Task material START

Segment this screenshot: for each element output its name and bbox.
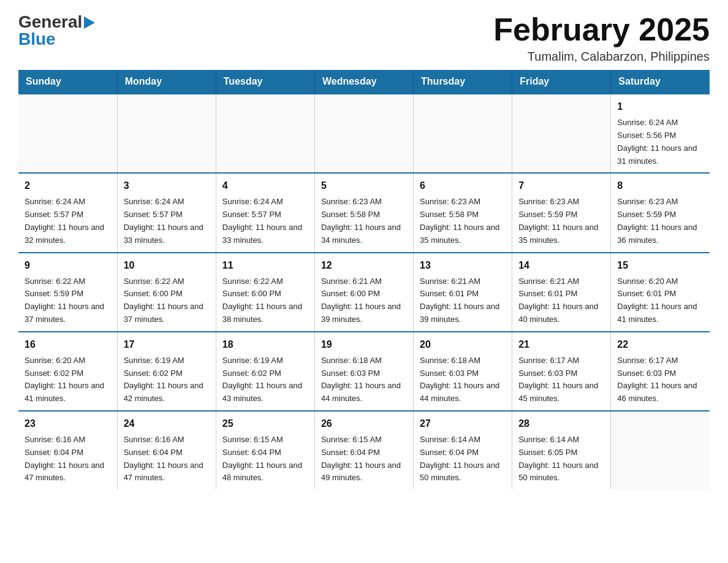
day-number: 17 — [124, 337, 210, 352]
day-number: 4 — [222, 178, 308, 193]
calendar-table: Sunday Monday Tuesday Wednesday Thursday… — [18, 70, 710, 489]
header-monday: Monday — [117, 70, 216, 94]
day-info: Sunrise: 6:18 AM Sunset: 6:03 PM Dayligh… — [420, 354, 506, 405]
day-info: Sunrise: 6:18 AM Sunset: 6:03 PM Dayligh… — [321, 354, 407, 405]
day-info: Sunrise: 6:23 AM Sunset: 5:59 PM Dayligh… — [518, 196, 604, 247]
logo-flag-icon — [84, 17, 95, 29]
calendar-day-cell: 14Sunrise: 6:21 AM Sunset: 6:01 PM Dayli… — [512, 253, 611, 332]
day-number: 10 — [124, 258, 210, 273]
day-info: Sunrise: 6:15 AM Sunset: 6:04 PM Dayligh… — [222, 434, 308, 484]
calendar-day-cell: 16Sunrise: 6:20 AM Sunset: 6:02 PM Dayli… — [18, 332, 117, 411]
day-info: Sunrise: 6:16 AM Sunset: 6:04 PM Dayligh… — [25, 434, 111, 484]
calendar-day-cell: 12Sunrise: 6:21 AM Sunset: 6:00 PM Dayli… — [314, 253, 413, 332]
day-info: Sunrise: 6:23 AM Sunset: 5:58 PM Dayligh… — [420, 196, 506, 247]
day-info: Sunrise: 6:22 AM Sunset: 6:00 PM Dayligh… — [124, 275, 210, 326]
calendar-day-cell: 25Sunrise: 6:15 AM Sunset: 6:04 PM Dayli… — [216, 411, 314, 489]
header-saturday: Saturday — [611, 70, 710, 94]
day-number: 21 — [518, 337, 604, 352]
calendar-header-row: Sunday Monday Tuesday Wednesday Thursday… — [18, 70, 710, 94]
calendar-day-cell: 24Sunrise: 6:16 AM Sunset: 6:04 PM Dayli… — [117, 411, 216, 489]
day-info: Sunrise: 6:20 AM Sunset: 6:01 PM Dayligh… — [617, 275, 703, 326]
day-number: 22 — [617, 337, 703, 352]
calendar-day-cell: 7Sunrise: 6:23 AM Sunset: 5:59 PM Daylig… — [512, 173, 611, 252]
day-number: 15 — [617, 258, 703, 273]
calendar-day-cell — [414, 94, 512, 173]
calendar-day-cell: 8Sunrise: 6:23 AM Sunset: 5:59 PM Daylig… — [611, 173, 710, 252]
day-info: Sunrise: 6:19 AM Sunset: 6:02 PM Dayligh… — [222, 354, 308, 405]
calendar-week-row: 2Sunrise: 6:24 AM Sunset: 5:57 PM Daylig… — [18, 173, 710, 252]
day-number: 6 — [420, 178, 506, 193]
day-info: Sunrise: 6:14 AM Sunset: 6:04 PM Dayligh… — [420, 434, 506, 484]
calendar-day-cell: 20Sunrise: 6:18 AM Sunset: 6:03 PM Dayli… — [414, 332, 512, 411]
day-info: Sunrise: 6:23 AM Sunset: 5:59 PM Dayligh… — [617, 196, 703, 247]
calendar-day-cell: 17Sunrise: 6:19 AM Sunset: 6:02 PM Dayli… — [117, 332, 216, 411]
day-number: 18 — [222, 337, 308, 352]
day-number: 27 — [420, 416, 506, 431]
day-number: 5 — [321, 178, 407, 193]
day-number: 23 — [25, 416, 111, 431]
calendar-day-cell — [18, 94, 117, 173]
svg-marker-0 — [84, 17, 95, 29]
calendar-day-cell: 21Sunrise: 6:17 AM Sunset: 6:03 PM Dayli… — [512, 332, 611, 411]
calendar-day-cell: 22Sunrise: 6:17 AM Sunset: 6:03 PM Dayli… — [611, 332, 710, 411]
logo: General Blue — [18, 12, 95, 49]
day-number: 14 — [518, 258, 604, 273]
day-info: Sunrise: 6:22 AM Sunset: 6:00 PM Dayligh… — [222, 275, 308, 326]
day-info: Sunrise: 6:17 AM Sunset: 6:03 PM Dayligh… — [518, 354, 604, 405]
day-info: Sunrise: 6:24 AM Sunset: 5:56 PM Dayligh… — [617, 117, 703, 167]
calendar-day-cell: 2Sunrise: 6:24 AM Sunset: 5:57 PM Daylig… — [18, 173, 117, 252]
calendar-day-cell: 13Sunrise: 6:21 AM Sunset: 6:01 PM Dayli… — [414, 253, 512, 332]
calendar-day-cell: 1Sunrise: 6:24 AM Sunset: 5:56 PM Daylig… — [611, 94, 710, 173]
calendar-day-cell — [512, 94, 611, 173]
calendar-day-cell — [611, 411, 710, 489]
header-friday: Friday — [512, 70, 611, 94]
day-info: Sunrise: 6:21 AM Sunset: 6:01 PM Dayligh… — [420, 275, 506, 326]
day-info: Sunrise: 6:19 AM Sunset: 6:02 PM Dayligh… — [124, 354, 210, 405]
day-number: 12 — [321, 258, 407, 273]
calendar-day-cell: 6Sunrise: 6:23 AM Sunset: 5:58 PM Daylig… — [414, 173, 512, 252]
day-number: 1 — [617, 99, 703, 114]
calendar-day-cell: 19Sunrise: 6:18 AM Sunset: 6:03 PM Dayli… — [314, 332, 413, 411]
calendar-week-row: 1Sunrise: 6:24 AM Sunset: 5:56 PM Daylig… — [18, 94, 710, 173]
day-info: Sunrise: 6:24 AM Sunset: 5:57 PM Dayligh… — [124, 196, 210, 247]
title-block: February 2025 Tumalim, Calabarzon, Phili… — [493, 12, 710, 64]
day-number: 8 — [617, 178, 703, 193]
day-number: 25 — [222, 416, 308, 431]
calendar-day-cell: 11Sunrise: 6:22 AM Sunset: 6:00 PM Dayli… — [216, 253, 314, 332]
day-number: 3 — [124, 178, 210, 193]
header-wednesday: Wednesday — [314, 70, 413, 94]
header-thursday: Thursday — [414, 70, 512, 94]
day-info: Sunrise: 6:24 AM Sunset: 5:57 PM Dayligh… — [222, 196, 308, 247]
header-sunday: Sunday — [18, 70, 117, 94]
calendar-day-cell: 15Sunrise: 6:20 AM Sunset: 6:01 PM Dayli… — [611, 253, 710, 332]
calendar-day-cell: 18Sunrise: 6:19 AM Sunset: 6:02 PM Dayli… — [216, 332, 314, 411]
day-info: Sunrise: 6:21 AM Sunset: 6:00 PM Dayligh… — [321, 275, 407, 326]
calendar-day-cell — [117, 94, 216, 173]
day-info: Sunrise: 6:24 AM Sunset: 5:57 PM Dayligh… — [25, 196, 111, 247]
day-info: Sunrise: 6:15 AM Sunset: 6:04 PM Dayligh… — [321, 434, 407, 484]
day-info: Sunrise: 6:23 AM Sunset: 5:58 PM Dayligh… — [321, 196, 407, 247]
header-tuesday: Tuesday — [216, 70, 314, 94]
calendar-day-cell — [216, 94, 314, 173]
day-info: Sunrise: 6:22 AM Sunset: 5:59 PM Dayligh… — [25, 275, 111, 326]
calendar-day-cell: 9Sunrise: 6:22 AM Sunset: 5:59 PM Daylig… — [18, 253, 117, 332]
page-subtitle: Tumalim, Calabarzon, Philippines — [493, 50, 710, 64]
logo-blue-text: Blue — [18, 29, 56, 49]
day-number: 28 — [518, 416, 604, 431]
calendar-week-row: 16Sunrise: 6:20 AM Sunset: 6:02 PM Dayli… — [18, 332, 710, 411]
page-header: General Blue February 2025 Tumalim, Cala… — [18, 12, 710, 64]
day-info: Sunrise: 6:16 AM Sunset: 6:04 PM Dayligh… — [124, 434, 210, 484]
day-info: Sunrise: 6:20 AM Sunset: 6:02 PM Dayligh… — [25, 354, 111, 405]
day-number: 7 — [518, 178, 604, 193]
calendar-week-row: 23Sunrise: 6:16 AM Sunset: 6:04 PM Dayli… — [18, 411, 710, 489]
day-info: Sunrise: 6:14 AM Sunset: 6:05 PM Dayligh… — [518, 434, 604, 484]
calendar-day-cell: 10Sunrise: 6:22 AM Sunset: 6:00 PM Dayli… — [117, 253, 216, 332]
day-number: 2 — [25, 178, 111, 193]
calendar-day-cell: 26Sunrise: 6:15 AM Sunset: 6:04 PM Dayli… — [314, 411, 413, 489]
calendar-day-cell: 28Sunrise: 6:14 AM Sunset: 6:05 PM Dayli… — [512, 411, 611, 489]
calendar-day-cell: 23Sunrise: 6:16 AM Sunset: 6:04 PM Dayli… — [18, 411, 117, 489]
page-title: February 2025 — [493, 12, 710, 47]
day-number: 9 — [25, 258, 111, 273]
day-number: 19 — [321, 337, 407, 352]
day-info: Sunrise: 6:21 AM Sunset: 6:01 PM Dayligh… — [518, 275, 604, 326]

Task material END

- [Work required]: Find the word "Tumalim" in the material, then list each line that holds it.

- [Answer space]:
title-block: February 2025 Tumalim, Calabarzon, Phili… — [493, 12, 710, 64]
page-subtitle: Tumalim, Calabarzon, Philippines — [493, 50, 710, 64]
page-header: General Blue February 2025 Tumalim, Cala… — [18, 12, 710, 64]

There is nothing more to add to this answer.